There are some things that often seem more sacred than God. One of these is the ‘children’s favourite’ Christmas carol. Just as I sang it seventy years ago, and probably my parents sang it nearly a hundred years ago, still today Christmas wouldn’t be Christmas without little children singing ‘Away in a manger’ to the delight of their admiring parents, grandparents, uncles and aunts.
Lovely, if you don’t stop and think of the words. But if you do, are we sure we want our children to be singing this kind of thing?
The first line is obscure. Where is this ‘away’ in a manger? The point of the Christmas message is that God has come close to us, so why give the impression that it happened far away? And what’s a ‘manger’ anyway? I suppose most of us know that it is a feeding trough for cattle, but even when I was a child the word didn’t belong in everyday language. To most people, ‘manger’ is just a special name for whatever it was the baby Jesus lay in. And what does ‘no crib for a bed’ mean? Even I as a child had no idea what that meant. What we call it is a cradle or a cot. A ‘crib’ is something you use to cheat in an exam!
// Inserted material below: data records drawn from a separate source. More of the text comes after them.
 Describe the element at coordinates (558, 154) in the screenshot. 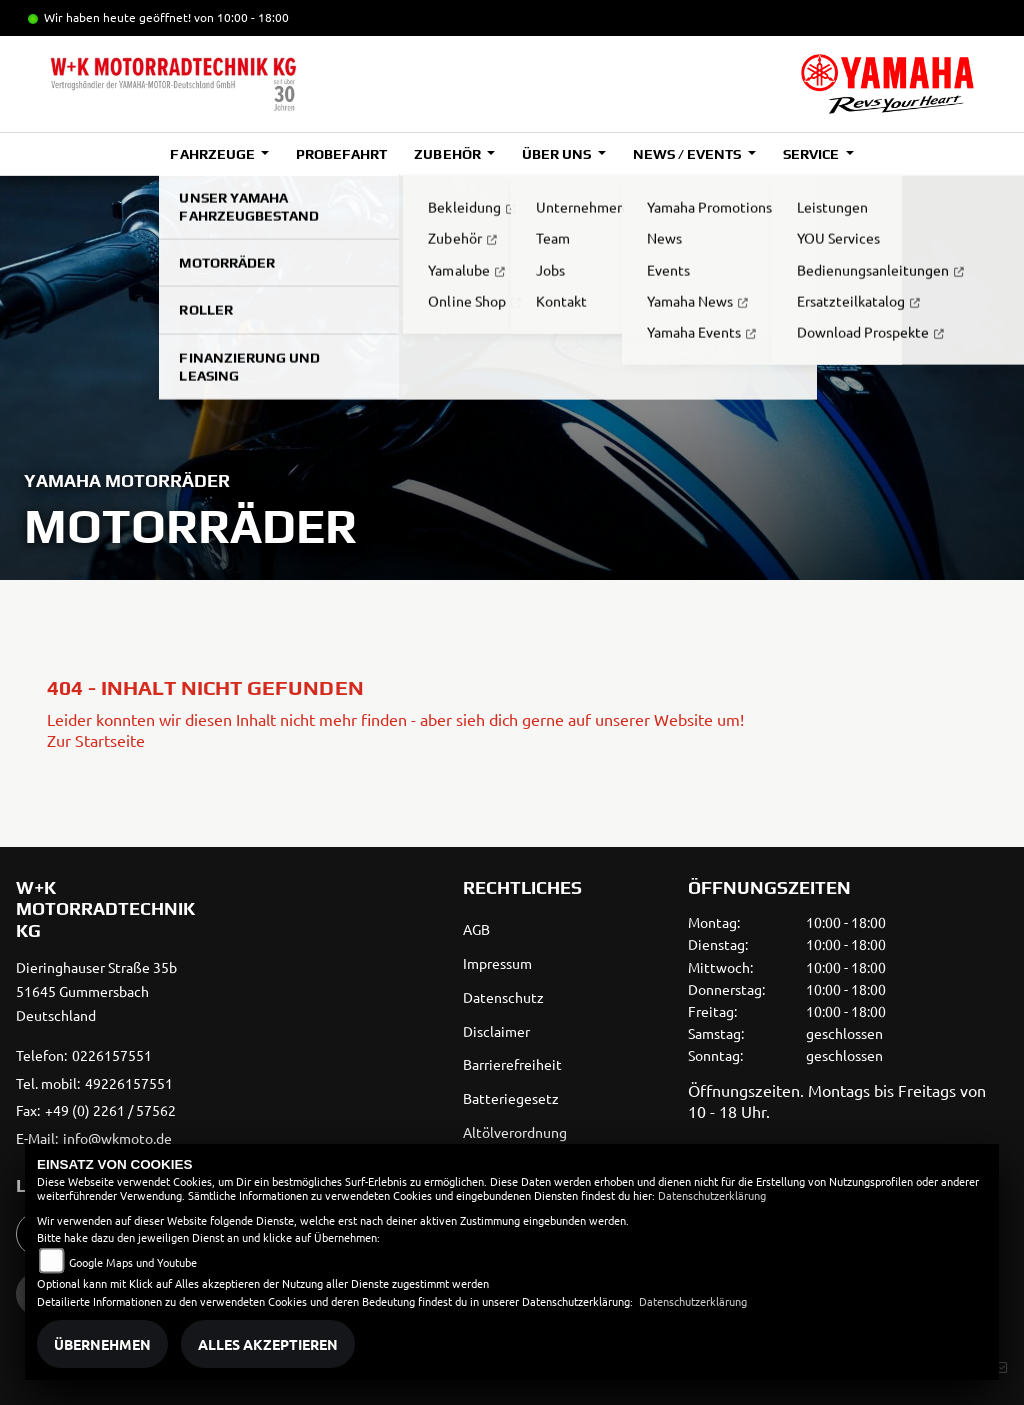

I see `Über uns [button]` at that location. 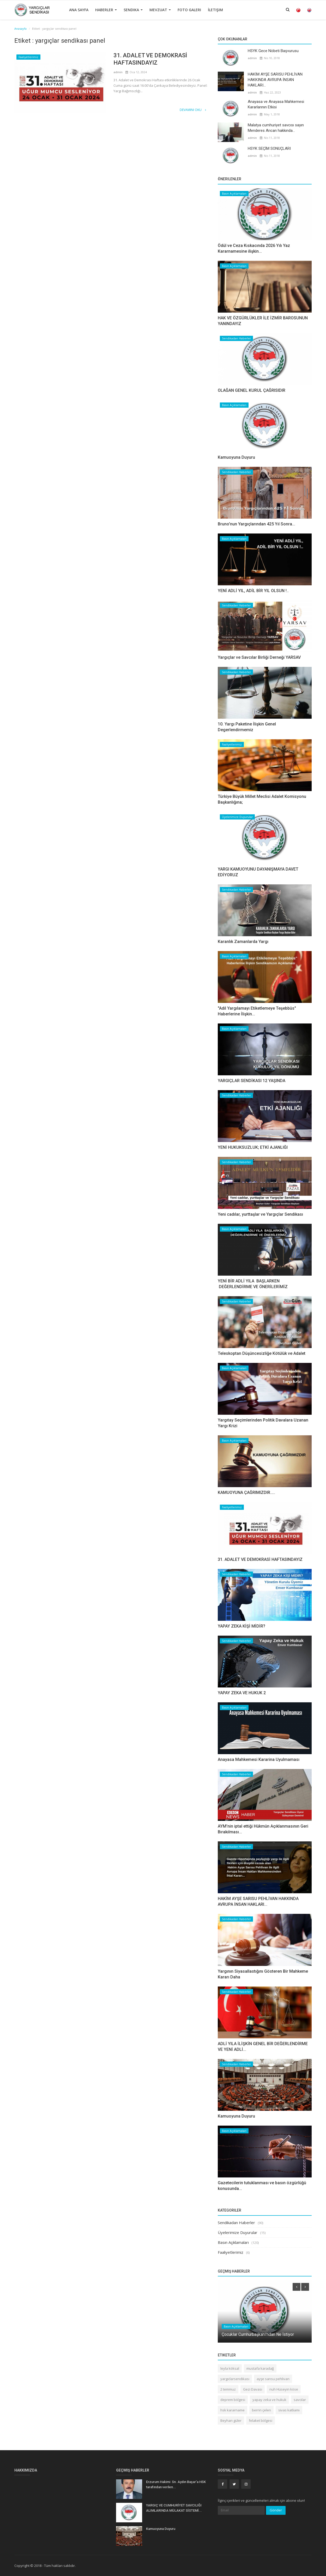 What do you see at coordinates (106, 9) in the screenshot?
I see `Haberler` at bounding box center [106, 9].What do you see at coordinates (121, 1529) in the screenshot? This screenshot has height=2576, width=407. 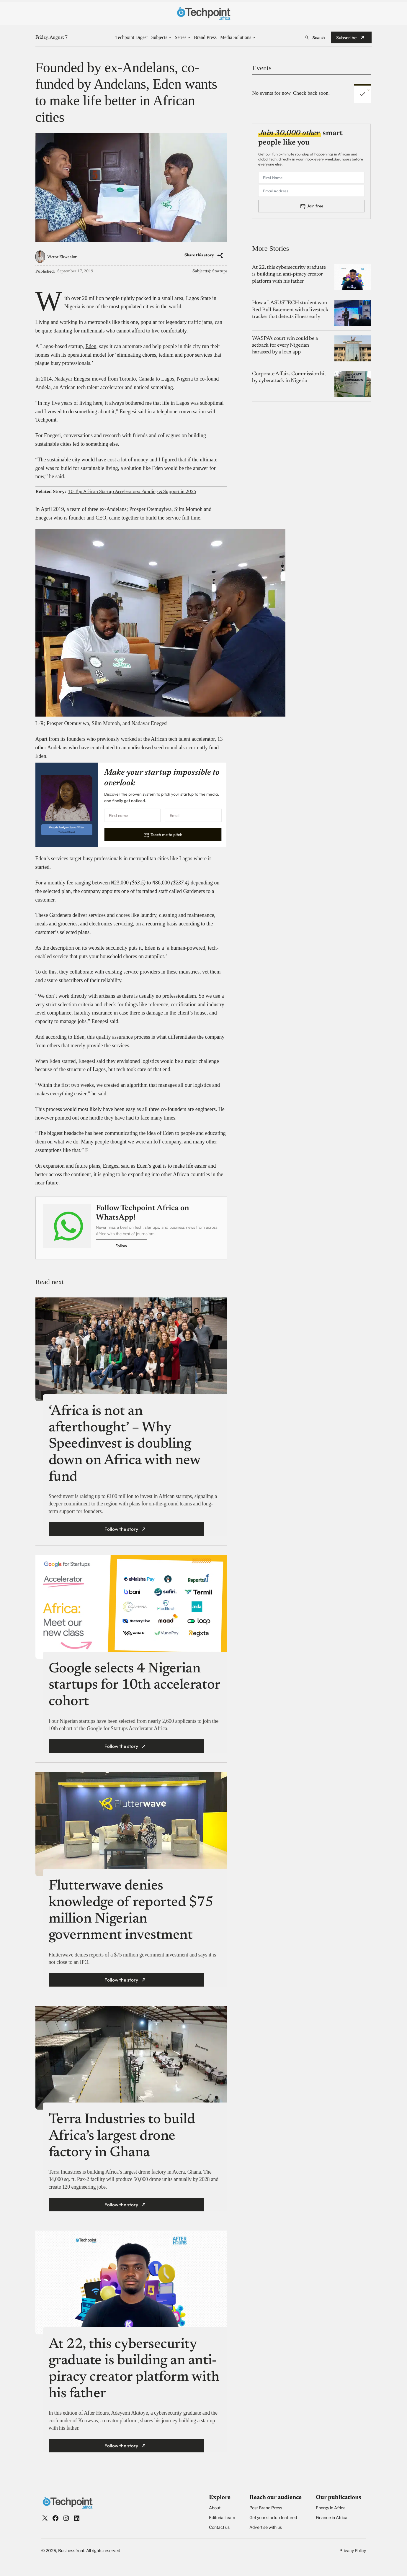 I see `Follow the story` at bounding box center [121, 1529].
Then there’s this ‘look down from the sky’ business. Do we really want children to think that Jesus is up there among the stars and the planets? Even worse, do we want them to think that only up in heaven will they be able to live with Jesus, and even then only if they are ‘fit’ to live with him?
But the worst bit is in the second verse: ‘but little Lord Jesus no crying he makes’. What an unnatural baby! I suppose the lesson of this is supposed to be that Jesus, being perfect, never cried because crying is wrong and children must always be like Jesus and never cry. What sadistic Victorian thought that up?
Perhaps the day will come when parents and teachers will suddenly wake up and realise what an awful song this is to teach to children. In the meantime, we can only hope that the children of today and tomorrow have no idea of what it all means anyway!